Next, the following commands should be executed:

oc create -f examples/install/cluster-operator
oc create -f examples/templates/cluster-operator

To verify whether the Cluster Operator has been deployed successfully, the OpenShift console or the following command can be used:

oc describe all

2.4. Kafka broker

Strimzi uses the StatefulSets feature of OpenShift or Kubernetes to deploy Kafka brokers. With StatefulSets, the pods receive a unique name and network identity and that makes it easier to identify the individual Kafka broker pods and set their identity (broker ID). The deployment uses regular and headless services:

  • regular services can be used as bootstrap servers for Kafka clients

  • headless services are needed to have DNS resolve the pods IP addresses directly

As well as Kafka, Strimzi also installs a Zookeeper cluster and configures the Kafka brokers to connect to it. The Zookeeper cluster also uses StatefulSets.

Strimzi provides two flavors of Kafka broker deployment: ephemeral and persistent.

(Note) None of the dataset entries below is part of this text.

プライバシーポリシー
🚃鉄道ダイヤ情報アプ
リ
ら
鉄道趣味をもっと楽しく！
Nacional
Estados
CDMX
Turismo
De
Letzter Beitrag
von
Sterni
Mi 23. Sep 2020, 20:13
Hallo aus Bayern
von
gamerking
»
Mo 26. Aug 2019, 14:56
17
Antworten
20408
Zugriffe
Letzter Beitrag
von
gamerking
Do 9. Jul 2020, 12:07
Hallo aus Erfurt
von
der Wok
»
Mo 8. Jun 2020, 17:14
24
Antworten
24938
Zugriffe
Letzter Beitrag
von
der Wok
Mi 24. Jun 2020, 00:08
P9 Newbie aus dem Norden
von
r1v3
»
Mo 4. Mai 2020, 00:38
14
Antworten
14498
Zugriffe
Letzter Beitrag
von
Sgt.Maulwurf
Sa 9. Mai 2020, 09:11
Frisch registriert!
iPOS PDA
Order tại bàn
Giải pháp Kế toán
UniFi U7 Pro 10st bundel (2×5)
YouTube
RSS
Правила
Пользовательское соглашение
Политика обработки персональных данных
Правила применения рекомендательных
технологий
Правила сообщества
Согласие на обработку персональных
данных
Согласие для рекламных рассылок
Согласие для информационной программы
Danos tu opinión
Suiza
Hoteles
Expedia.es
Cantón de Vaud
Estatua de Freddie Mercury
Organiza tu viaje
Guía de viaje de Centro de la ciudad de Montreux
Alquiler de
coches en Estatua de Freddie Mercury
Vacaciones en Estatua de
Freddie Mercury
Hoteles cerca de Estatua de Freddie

The ephemeral flavour is suitable only for development and testing purposes and not for production. The ephemeral flavour uses emptyDir volumes for storing broker information (Zookeeper) and topics/partitions (Kafka). Using emptyDir volume means that its content is strictly related to the pod life cycle (it is deleted when the pod goes down). This makes the in-memory deployment well-suited to development and testing because you do not have to provide persistent volumes.

The persistent flavour uses PersistentVolumes to store Zookeeper and Kafka data. The PersistentVolume is acquired using a PersistentVolumeClaim – that makes it independent of the actual type of the PersistentVolume. For example, it can use HostPath volumes on Minikube or Amazon EBS volumes in Amazon AWS deployments without any changes in the YAML files. The PersistentVolumeClaim can use a StorageClass to trigger automatic volume provisioning.

To deploy a Kafka cluster, a Kafka resource with the cluster configuration has to be created. Example resources and the details about the Kafka format are in Format of the Kafka resource.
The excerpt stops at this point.